Problem: Flaky integration and selenium tests harm developer productivity. While we don't, as far as I know, have a consistent strategy for how to deal with them, a good starting point would be to automatically identify these tests and track the frequency of their occurrence.
One idea would be to query the Gerrit API to look for occurrences of the word "recheck". Recheck isn't a 100% indicator of a flaky test since it can also be used for 1) checking a patch if the submitter isn't in the CI whitelist, 2) checking a patch if the Depends-On state changed. But we could start by having a bot look at "recheck" comments for patches which don't have "Depends-On" and the author is in the CI whitelist; for those patches the bot could create a phab task (if one doesn't exist) and tag it with the not-yet-created #flaky-test tag.
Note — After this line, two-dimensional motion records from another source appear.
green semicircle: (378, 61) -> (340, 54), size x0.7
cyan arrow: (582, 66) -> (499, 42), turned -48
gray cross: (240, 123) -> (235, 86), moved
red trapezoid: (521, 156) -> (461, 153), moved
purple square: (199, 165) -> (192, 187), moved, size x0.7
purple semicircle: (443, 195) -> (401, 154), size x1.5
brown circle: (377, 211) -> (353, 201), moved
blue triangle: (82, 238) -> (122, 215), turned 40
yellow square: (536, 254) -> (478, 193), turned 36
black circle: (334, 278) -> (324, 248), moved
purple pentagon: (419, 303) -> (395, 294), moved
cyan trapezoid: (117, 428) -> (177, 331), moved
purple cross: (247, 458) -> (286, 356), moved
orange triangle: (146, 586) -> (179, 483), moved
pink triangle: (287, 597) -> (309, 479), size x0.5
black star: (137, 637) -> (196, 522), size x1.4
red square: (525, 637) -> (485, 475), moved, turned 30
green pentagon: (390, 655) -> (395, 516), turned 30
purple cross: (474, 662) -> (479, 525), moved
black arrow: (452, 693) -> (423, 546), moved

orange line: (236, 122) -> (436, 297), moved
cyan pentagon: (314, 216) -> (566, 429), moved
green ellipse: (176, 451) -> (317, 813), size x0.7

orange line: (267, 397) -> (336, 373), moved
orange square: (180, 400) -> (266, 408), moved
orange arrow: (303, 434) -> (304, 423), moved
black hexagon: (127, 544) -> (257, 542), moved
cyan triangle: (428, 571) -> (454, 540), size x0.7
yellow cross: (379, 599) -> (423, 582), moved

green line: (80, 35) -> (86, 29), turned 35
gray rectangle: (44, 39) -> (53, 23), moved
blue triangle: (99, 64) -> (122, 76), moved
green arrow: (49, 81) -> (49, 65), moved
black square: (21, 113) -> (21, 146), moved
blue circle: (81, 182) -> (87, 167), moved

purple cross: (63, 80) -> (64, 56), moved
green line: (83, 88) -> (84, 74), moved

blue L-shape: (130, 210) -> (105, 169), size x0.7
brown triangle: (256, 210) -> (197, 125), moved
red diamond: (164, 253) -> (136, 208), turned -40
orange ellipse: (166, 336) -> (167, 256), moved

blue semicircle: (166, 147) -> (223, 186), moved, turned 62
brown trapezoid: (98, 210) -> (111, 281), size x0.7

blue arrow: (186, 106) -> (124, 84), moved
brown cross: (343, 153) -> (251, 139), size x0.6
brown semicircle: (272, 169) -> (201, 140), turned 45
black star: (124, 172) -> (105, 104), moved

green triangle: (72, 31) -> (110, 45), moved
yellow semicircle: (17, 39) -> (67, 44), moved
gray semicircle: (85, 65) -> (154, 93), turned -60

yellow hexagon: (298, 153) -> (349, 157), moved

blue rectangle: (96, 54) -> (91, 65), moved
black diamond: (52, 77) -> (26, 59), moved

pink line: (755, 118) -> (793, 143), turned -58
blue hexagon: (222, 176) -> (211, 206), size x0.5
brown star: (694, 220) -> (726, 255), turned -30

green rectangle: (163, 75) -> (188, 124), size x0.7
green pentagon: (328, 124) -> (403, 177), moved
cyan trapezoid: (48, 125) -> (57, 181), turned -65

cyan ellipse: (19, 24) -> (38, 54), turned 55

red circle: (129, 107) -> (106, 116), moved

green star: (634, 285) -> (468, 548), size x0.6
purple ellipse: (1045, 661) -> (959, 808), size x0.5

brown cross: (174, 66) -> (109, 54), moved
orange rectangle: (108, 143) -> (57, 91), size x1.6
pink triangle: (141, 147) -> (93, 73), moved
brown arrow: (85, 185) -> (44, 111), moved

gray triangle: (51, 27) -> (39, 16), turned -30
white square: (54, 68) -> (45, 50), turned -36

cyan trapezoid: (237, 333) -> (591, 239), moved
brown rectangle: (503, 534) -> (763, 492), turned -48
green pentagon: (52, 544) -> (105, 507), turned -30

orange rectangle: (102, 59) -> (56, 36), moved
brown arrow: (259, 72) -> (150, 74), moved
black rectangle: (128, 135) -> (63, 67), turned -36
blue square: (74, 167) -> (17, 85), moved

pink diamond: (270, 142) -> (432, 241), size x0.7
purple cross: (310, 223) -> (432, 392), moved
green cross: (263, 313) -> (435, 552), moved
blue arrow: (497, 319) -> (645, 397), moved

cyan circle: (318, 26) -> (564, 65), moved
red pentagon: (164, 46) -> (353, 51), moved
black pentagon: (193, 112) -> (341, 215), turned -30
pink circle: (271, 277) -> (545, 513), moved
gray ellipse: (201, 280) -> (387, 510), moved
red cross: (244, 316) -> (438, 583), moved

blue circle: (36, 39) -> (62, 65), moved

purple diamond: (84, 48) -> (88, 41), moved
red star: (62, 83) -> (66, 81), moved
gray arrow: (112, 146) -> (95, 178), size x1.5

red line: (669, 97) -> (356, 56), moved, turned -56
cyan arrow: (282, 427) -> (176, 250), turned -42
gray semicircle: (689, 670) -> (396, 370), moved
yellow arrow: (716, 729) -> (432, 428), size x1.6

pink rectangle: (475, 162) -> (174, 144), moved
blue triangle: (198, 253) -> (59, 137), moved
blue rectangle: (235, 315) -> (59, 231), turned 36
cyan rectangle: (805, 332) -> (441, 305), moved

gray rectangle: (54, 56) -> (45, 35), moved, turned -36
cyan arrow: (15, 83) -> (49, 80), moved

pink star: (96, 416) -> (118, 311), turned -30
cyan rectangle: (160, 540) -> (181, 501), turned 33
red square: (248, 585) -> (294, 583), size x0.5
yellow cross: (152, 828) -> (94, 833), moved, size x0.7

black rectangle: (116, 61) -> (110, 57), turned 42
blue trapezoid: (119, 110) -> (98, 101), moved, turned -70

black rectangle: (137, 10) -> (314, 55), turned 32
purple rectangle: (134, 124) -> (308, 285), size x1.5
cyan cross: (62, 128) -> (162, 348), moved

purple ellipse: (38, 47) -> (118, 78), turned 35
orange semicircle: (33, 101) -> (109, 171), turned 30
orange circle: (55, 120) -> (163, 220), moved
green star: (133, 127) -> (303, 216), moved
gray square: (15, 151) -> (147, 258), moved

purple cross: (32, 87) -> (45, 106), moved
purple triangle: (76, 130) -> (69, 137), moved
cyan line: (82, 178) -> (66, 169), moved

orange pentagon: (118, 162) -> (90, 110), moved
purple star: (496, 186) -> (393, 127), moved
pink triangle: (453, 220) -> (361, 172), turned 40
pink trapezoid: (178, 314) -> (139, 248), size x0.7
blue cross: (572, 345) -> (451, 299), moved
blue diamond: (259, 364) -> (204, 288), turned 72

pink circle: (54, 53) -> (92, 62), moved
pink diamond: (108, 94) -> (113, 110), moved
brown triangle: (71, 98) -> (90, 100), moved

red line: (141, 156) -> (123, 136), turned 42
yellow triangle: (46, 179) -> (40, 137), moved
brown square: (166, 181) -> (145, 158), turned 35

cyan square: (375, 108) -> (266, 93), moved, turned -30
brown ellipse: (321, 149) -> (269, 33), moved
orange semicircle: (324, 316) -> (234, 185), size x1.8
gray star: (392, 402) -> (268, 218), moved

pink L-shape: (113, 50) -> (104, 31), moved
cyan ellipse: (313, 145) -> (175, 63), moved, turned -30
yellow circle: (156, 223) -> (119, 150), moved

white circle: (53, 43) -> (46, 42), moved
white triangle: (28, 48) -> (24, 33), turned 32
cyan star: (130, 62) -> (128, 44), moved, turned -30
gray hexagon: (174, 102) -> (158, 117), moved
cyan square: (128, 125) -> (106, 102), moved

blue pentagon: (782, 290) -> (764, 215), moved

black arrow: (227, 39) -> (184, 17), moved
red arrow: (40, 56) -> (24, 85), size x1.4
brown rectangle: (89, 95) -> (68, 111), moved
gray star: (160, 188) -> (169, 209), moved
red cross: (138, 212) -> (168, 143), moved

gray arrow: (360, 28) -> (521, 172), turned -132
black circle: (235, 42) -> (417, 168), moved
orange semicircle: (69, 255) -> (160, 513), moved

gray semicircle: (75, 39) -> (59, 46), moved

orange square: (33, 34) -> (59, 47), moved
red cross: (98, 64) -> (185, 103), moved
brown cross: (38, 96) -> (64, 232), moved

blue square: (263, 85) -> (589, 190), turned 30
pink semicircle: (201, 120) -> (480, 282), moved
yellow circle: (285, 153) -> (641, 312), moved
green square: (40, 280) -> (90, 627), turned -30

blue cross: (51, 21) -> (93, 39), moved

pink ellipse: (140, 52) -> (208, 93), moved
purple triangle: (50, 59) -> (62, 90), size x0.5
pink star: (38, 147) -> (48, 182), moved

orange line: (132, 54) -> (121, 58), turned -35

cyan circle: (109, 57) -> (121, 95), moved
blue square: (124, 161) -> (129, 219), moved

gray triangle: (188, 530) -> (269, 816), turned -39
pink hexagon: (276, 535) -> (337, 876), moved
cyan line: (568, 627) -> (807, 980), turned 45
The bot could also keep track of the frequency/volume of rechecks so we could see if our integration / selenium tests are getting less or more flaky over time.
recheck comment in the Gerrit Database until June 2018.
SELECT YEAR(written_on) as 'year', MONTH(written_on) as 'month', count(*) as 'rechecks' FROM change_messages WHERE message LIKE '%\nrecheck%' GROUP BY YEAR(written_on), MONTH(written_on);
| year | month | rechecks |
|---|---|---|
| 2012 | 11 | 15 |
| 2012 | 12 | 115 |
| 2013 | 1 | 73 |
| 2013 | 2 | 42 |
| 2013 | 3 | 53 |
| 2013 | 4 | 158 |
| 2013 | 5 | 41 |
| 2013 | 6 | 64 |
| 2013 | 7 | 12 |
| 2013 | 8 | 12 |
| 2013 | 9 | 31 |
| 2013 | 10 | 28 |
| 2013 | 11 | 19 |
| 2013 | 12 | 30 |
| 2014 | 1 | 40 |
| 2014 | 2 | 46 |
| 2014 | 3 | 25 |
| 2014 | 4 | 82 |
| 2014 | 5 | 141 |
| 2014 | 6 | 147 |
| 2014 | 7 | 151 |
| 2014 | 8 | 174 |
| 2014 | 9 | 144 |
| 2014 | 10 | 202 |
| 2014 | 11 | 190 |
| 2014 | 12 | 215 |
| 2015 | 1 | 338 |
| 2015 | 2 | 399 |
| 2015 | 3 | 442 |
| 2015 | 4 | 354 |
| 2015 | 5 | 238 |
| 2015 | 6 | 340 |
| 2015 | 7 | 277 |
| 2015 | 8 | 258 |
| 2015 | 9 | 526 |
| 2015 | 10 | 425 |
| 2015 | 11 | 336 |
| 2015 | 12 | 509 |
| 2016 | 1 | 444 |
| 2016 | 2 | 1058 |
| 2016 | 3 | 643 |
| 2016 | 4 | 328 |
| 2016 | 5 | 419 |
| 2016 | 6 | 360 |
| 2016 | 7 | 402 |
| 2016 | 8 | 426 |
| 2016 | 9 | 384 |
| 2016 | 10 | 228 |
| 2016 | 11 | 400 |
| 2016 | 12 | 312 |
| 2017 | 1 | 329 |
| 2017 | 2 | 314 |
| 2017 | 3 | 319 |
| 2017 | 4 | 259 |
| 2017 | 5 | 273 |
| 2017 | 6 | 289 |
| 2017 | 7 | 297 |
| 2017 | 8 | 306 |
| 2017 | 9 | 279 |
| 2017 | 10 | 315 |
| 2017 | 11 | 297 |
| 2017 | 12 | 407 |
| 2018 | 1 | 680 |
| 2018 | 2 | 600 |
| 2018 | 3 | 562 |
| 2018 | 4 | 429 |
| 2018 | 5 | 410 |
| 2018 | 6 | 101 |
In T225193#5242462 @hashar wrote:
OpenStack had a similar need and they wrote a reporter which collect and analyze tests and create a nice report.
https://www.elastic.co/blog/openstack-elastic-recheck-powered-elk-stack
https://docs.openstack.org/infra/elastic-recheck/readme.html#idea
The rough flow from 2014 (by Sean Dague)
So what they do is that all the INFO logs and test results are send to an ElasticSearch cluster and then analyzed by an adhoc tool. We also have a very old task about collecting logs/tests into ElasticSearch T78705 , Releng talked about it recently but I am not sure we made any progress on that front (others might know better).
I am not suggesting to adopt exactly that elasticresearch thing, but we should at least get inspiration from it?